Q2: What is the difference between A860-0360-T201, A860-0360-V501, and A860-0360-V511 — can they be used interchangeably?

All three are αA64 absolute pulse coders with 64,000 pulses per revolution and 14-pin serial output. The functional difference lies in how absolute position is retained when the machine is powered off. The T201 variant relies on an external battery in the CNC cabinet to maintain encoder position memory. The V501 and V511 variants incorporate an internal supercapacitor that stores enough charge to retain position data for a defined period without the cabinet battery. In most practical maintenance situations these variants are interchangeable, but the servo amplifier parameters and battery alarm settings may need to be checked after substitution. Confirm with your servo amplifier documentation before fitting a different variant than the original.


Q3: The machine shows a pulse coder alarm on this axis. How do I confirm the encoder is actually at fault before ordering a replacement?
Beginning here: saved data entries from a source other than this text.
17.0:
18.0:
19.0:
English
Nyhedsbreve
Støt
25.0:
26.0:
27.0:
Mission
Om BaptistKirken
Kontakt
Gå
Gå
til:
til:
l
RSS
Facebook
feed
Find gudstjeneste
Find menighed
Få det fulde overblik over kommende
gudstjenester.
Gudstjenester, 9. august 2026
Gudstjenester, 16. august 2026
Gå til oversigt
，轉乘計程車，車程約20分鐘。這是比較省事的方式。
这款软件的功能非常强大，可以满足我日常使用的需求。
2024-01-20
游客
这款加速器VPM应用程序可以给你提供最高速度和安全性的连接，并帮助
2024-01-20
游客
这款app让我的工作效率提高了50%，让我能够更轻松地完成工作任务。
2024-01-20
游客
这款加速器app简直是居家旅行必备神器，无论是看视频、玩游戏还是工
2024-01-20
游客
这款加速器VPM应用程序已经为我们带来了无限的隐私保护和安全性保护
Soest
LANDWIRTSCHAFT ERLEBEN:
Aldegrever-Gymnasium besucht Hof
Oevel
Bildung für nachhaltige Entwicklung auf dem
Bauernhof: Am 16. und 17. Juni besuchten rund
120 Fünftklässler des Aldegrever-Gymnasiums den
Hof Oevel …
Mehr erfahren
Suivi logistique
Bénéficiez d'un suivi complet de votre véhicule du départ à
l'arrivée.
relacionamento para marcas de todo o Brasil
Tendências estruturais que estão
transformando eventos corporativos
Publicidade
Start with the encoder cable and connector, not the encoder itself. Disconnect the cable at the servo amplifier end and inspect the 14-pin connector pins for corrosion, bent contacts, or coolant residue. Run a continuity check along each conductor. Intermittent opens — particularly in the shielded conductors — are a frequent cause of pulse coder alarms and are easy to overlook without careful testing. Also check the battery backup voltage if the alarm is battery-related. If the cable and battery both check out, and substituting a known-good cable does not clear the alarm, the encoder optical assembly or PCB has most likely failed. On machines with FANUC 0i, 16i, or 30i series controls, the specific alarm number displayed will help narrow down whether the fault is an optical fault, a communication fault, or a position data fault — each points to a different failure mode within the encoder.


Q4: Can this encoder be repaired, or does it need to be replaced outright?
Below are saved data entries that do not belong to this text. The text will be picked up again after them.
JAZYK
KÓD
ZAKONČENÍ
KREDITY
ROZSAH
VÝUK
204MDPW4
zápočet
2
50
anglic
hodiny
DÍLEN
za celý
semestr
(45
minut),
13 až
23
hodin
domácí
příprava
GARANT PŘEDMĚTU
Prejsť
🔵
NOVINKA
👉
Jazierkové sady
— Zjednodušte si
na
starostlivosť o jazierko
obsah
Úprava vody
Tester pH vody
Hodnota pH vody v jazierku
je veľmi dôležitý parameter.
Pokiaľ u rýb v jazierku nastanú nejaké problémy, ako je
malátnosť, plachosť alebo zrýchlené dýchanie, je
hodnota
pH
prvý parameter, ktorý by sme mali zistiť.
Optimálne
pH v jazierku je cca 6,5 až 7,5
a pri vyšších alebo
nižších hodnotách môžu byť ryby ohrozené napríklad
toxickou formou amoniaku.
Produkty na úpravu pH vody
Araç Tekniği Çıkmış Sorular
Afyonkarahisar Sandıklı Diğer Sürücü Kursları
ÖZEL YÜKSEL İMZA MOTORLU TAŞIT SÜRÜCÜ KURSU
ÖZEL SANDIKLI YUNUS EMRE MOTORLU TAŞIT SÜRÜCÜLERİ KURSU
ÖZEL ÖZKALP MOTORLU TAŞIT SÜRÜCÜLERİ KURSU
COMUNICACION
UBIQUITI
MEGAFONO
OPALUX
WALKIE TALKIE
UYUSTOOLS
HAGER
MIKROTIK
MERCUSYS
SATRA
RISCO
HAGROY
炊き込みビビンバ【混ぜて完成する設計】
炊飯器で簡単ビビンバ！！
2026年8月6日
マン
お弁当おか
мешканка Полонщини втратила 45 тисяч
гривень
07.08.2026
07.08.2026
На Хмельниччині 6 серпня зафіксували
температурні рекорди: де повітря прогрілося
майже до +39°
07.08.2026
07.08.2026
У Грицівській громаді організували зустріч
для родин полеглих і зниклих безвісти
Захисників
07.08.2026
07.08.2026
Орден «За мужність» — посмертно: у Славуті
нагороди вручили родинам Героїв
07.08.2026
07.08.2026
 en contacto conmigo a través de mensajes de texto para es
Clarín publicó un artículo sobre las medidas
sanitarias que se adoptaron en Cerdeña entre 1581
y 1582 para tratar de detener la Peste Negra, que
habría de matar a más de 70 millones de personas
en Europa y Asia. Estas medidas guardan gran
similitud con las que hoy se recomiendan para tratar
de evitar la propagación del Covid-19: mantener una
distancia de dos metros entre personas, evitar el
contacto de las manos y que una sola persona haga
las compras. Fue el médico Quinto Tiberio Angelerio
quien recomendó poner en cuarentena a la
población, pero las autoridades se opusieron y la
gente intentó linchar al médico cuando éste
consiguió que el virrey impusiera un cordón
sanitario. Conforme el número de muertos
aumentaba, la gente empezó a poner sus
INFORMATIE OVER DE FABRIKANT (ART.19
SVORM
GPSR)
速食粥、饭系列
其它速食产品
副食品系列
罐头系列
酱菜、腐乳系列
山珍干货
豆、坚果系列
Component-level repair of αA64 pulse coders is technically possible but is limited to specific failure modes. Contaminated optical assemblies can sometimes be cleaned by specialists with appropriate facilities, and PCB-level repairs are feasible for certain component failures. However, if the glass encoder disc itself is cracked or chipped, or if the LED source has failed, replacement is the only practical option — the precision of the internal optical components is not maintainable in the field. The cost and time involved in professional encoder repair often makes a tested replacement unit the more practical choice, particularly when production downtime cost is factored in. If repair is attempted, the encoder must be dynamically tested at operating speed after any work — static bench testing alone does not reveal all failure modes in an optical absolute encoder.
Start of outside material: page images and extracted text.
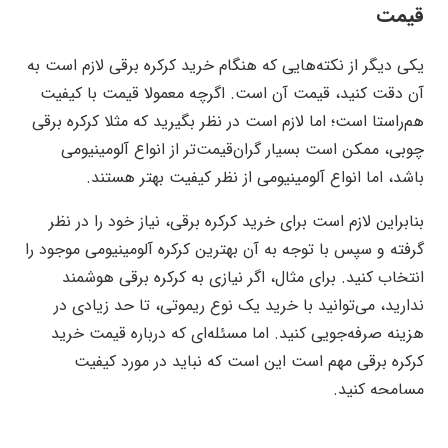
قیمت
یکی دیگر از نکته‌هایی که هنگام خرید کرکره برقی لازم است به
آن دقت کنید، قیمت آن است. اگرچه معمولا قیمت با کیفیت
هم‌راستا است؛ اما لازم است در نظر بگیرید که مثلا کرکره برقی
چوبی، ممکن است بسیار گران‌قیمت‌تر از انواع آلومینیومی
باشد، اما انواع آلومینیومی از نظر کیفیت بهتر هستند.
بنابراین لازم است برای خرید کرکره برقی، نیاز خود را در نظر
گرفته و سپس با توجه به آن بهترین کرکره آلومینیومی موجود را
انتخاب کنید. برای مثال، اگر نیازی به کرکره برقی هوشمند
ندارید، می‌توانید با خرید یک نوع ریموتی، تا حد زیادی در
هزینه صرفه‌جویی کنید. اما مسئله‌ای که درباره قیمت خرید
کرکره برقی مهم است این است که نباید در مورد کیفیت
مسامحه کنید.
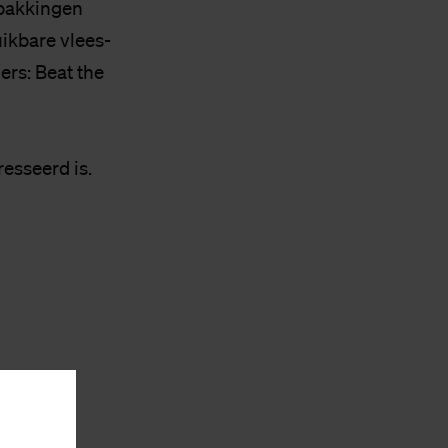
rpakkingen
ikbare vlees-
ers: Beat the
resseerd is.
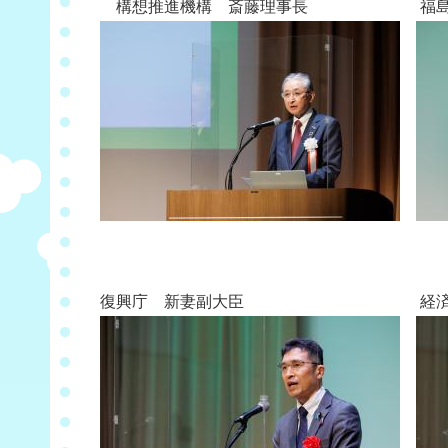
構想推進機構 斎藤理事長 福島県
復興庁 新妻副大臣 経済産業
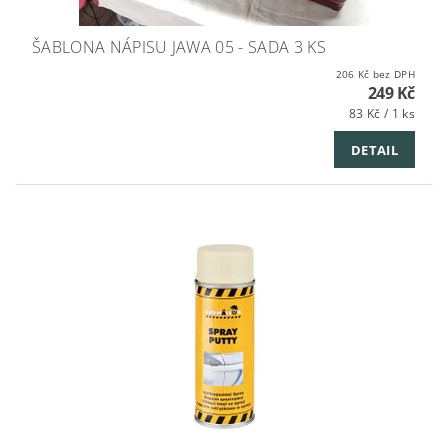
ŠABLONA NÁPISU JAWA 05 - SADA 3 KS
206 Kč bez DPH
249 Kč
83 Kč / 1 ks
DETAIL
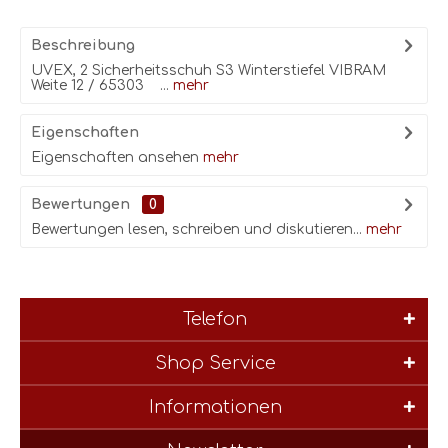
Beschreibung
UVEX, 2 Sicherheitsschuh S3 Winterstiefel VIBRAM
Weite 12 / 65303 ...
mehr
Eigenschaften
Eigenschaften ansehen
mehr
Bewertungen
0
Bewertungen lesen, schreiben und diskutieren...
mehr
Telefon
Shop Service
Informationen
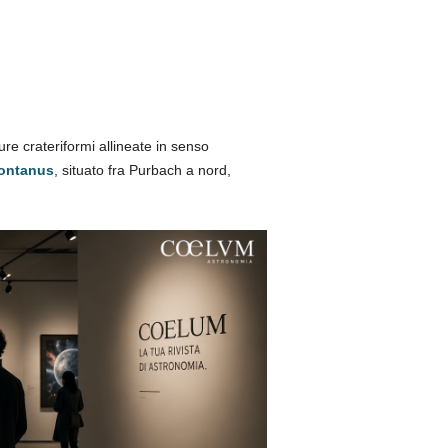
re crateriformi allineate in senso
montanus
, situato fra Purbach a nord,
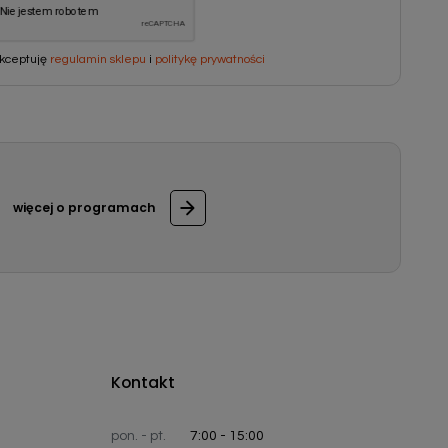
kceptuję
regulamin sklepu
i
politykę prywatności
więcej o programach
Kontakt
pon. - pt.
7:00 - 15:00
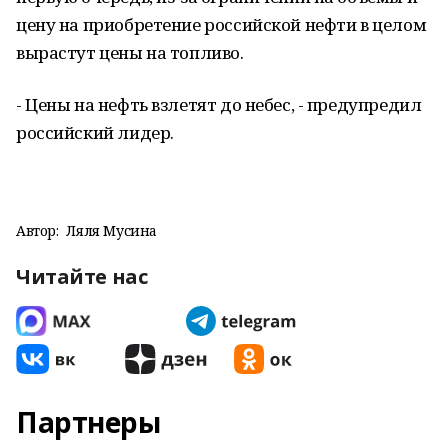
цену на приобретение российской нефти в целом
вырастут цены на топливо.
- Цены на нефть взлетят до небес, - предупредил
российский лидер.
Автор:
Ляля Мусина
Читайте нас
Партнеры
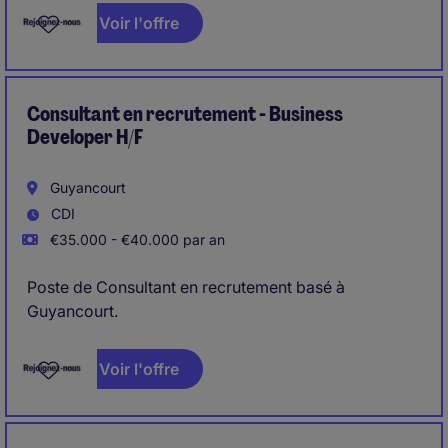
Voir l'offre
Consultant en recrutement - Business
Developer H/F
Guyancourt
CDI
€35.000 - €40.000 par an
Poste de Consultant en recrutement basé à
Guyancourt.
Voir l'offre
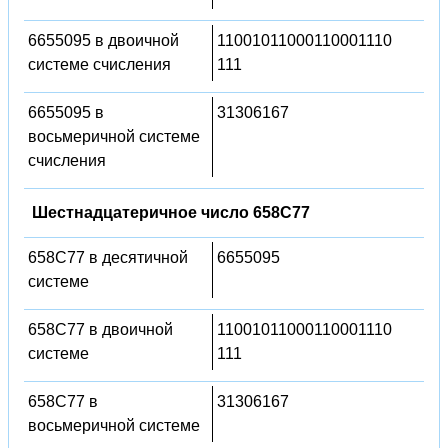
6655095 в двоичной
11001011000110001110
системе счисления
111
6655095 в
31306167
восьмеричной системе
счисления
Шестнадцатеричное число 658C77
658C77 в десятичной
6655095
системе
658C77 в двоичной
11001011000110001110
системе
111
658C77 в
31306167
восьмеричной системе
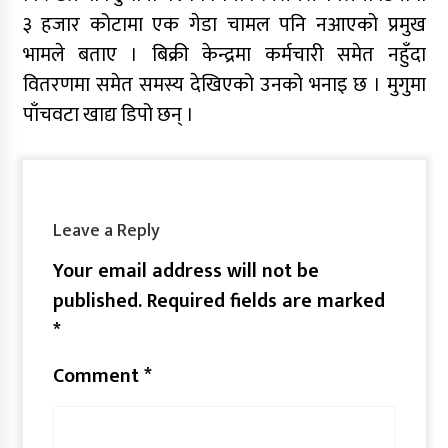
३ हजार कोटामा एक गेडा चामल पनि नआएको प्रमुख
भामले बताए । बिक्री केन्द्रमा कर्मचारी समेत नहुँदा
वितरणमा समेत समस्य देखिएको उनको भनाइ छ । मुगुमा
पाँचवटा खाद्य डिपो छन् ।
Leave a Reply
Your email address will not be
published.
Required fields are marked
*
Comment
*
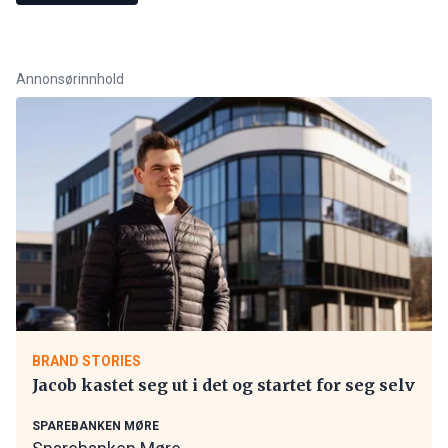
Annonsørinnhold
BRAND STORIES
Jacob kastet seg ut i det og startet for seg selv
SPAREBANKEN MØRE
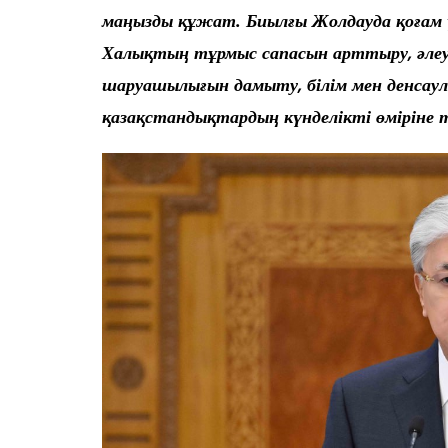
маңызды құжат. Биылғы Жолдауда қоғам ү
Халықтың тұрмыс сапасын арттыру, әлеу
шаруашылығын дамыту, білім мен денсаул
қазақстандықтардың күнделікті өміріне т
Q5: Why does the FANUC Alpha series use a red cap on the encoder — and does color indicate anything meaningful?

The red end cap on FANUC Alpha series servo motors is a deliberate visual identifier for the encoder generation installed in that motor. It serves a practical purpose during service: a technician inspecting a row of motors can immediately see from across the cabinet which motors carry αA64 encoders (red cap) versus other generations. FANUC used different cap colors across their motor families to prevent incorrect encoder substitutions — a grey or blue cap on a FANUC motor indicates a different encoder series with different electrical specifications, different connector pinouts, and different signal formats. Swapping an encoder from a different-color-cap motor onto a red-cap motor position in the belief that they are interchangeable is a diagnostic trap that wastes time and can cause amplifier faults. Color match is a necessary but not sufficient condition for encoder compatibility — always verify the motor order code and amplifier configuration as well.


The A860-0356-X011 encoder rotor element is part of the A860-0360 αA64 absolute pulse coder assembly. Always confirm motor compatibility using the motor nameplate order code before ordering. Encoder replacement on FANUC servo axes requires reference point return procedures per the applicable FANUC servo motor and amplifier maintenance documentation.